- WHAT IS REQUIRED -
Start the copy at the line holding "in trust by" and continue it exactly through the last line of the entries, leaving out pictures and anything else.

[[ MATERIAL FOR THIS EXERCISE, beginning ]]

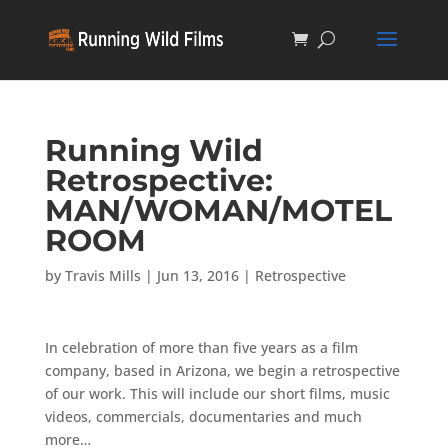
Running Wild
Retrospective:
MAN/WOMAN/MOTEL
ROOM
by
Travis Mills
|
Jun 13, 2016
|
Retrospective
In celebration of more than five years as a film
company, based in Arizona, we begin a retrospective
of our work. This will include our short films, music
videos, commercials, documentaries and much
more…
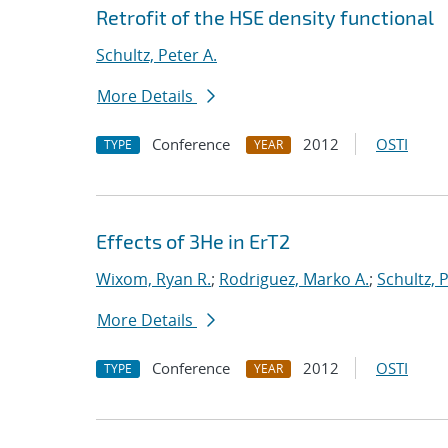
Retrofit of the HSE density functional
Schultz, Peter A.
More Details
Conference
2012
OSTI
TYPE
YEAR
Effects of 3He in ErT2
Wixom, Ryan R.
;
Rodriguez, Marko A.
;
Schultz, 
More Details
Conference
2012
OSTI
TYPE
YEAR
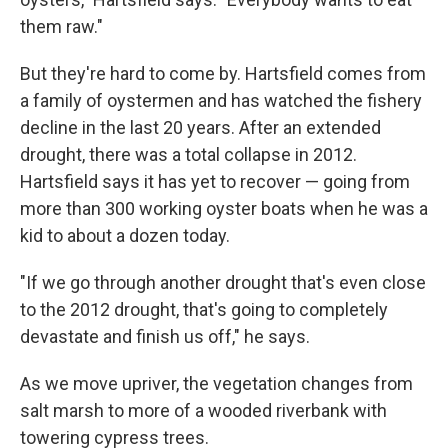
them raw."
But they're hard to come by. Hartsfield comes from
a family of oystermen and has watched the fishery
decline in the last 20 years. After an extended
drought, there was a total collapse in 2012.
Hartsfield says it has yet to recover — going from
more than 300 working oyster boats when he was a
kid to about a dozen today.
"If we go through another drought that's even close
to the 2012 drought, that's going to completely
devastate and finish us off," he says.
As we move upriver, the vegetation changes from
salt marsh to more of a wooded riverbank with
towering cypress trees.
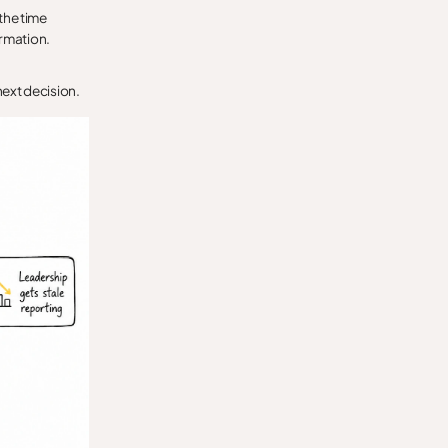
 the time
ormation.
 next decision.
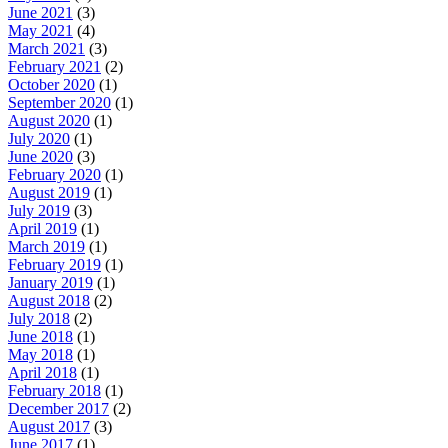
June 2021
(3)
May 2021
(4)
March 2021
(3)
February 2021
(2)
October 2020
(1)
September 2020
(1)
August 2020
(1)
July 2020
(1)
June 2020
(3)
February 2020
(1)
August 2019
(1)
July 2019
(3)
April 2019
(1)
March 2019
(1)
February 2019
(1)
January 2019
(1)
August 2018
(2)
July 2018
(2)
June 2018
(1)
May 2018
(1)
April 2018
(1)
February 2018
(1)
December 2017
(2)
August 2017
(3)
June 2017
(1)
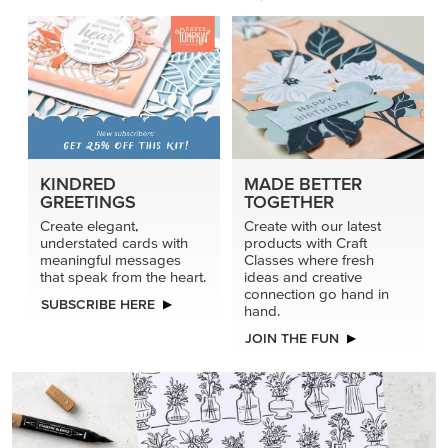
connection go hand in
SUBSCRIBE HERE
hand.
JOIN THE FUN
DRAWN TO BLACK & WHITE
Hand-drawn florals and refined patterns make this black-
and-white paper ready to color, cut, and showcase.
SHOP THE PAPER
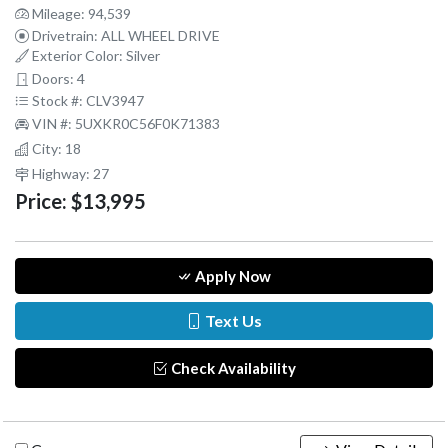
Mileage: 94,539
Drivetrain: ALL WHEEL DRIVE
Exterior Color: Silver
Doors: 4
Stock #: CLV3947
VIN #: 5UXKR0C56F0K71383
City: 18
Highway: 27
Price:
$13,995
Apply Now
Text Us
Check Availability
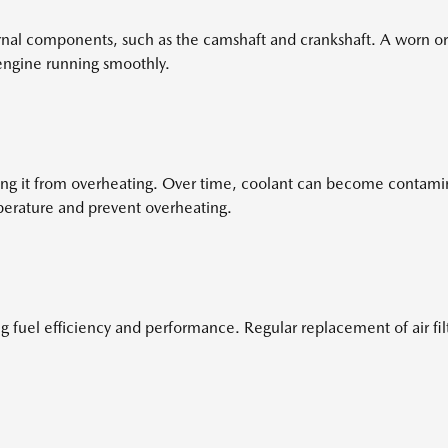
rnal components, such as the camshaft and crankshaft. A worn or
 engine running smoothly.
ing it from overheating. Over time, coolant can become contami
perature and prevent overheating.
ng fuel efficiency and performance. Regular replacement of air filt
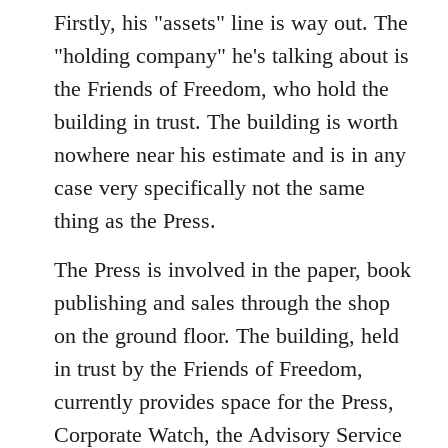
Firstly, his "assets" line is way out. The
"holding company" he's talking about is
the Friends of Freedom, who hold the
building in trust. The building is worth
nowhere near his estimate and is in any
case very specifically not the same
thing as the Press.
The Press is involved in the paper, book
publishing and sales through the shop
on the ground floor. The building, held
in trust by the Friends of Freedom,
currently provides space for the Press,
Corporate Watch, the Advisory Service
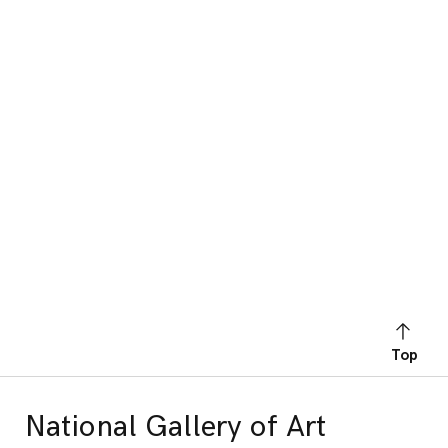
Top
National Gallery of Art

[[ MATERIAL FOR THIS EXERCISE, end ]]

- FINAL ANSWER -
in trust by the Friends of Freedom,
currently provides space for the Press,
Corporate Watch, the Advisory Service
Top
National Gallery of Art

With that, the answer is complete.